» **Problem requirements**
Only the pictures are to be left out; set down the rest of the records exactly.

----- Listed records -----

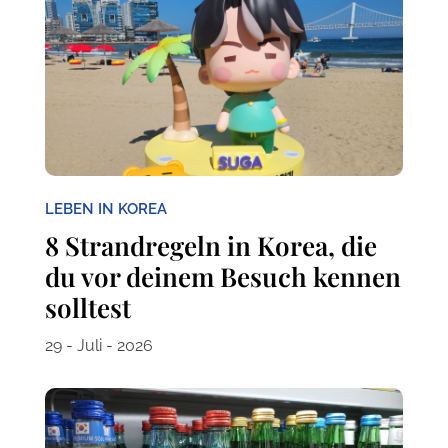
LEBEN IN KOREA
8 Strandregeln in Korea, die
du vor deinem Besuch kennen
solltest
29 - Juli - 2026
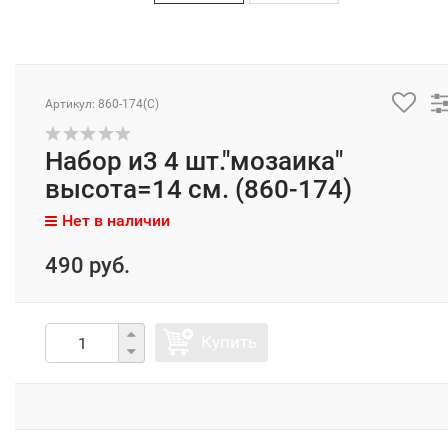
Артикул: 860-174(C)
Набор и3 4 шт."мозаика"
высота=14 см. (860-174)
Нет в наличии
490 руб.
Купить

-----

» **Response box**
LEBEN IN KOREA
8 Strandregeln in Korea, die
du vor deinem Besuch kennen
solltest
29 - Juli - 2026
Артикул: 860-174(C)
Набор и3 4 шт."мозаика"
высота=14 см. (860-174)
Нет в наличии
490 руб.
Купить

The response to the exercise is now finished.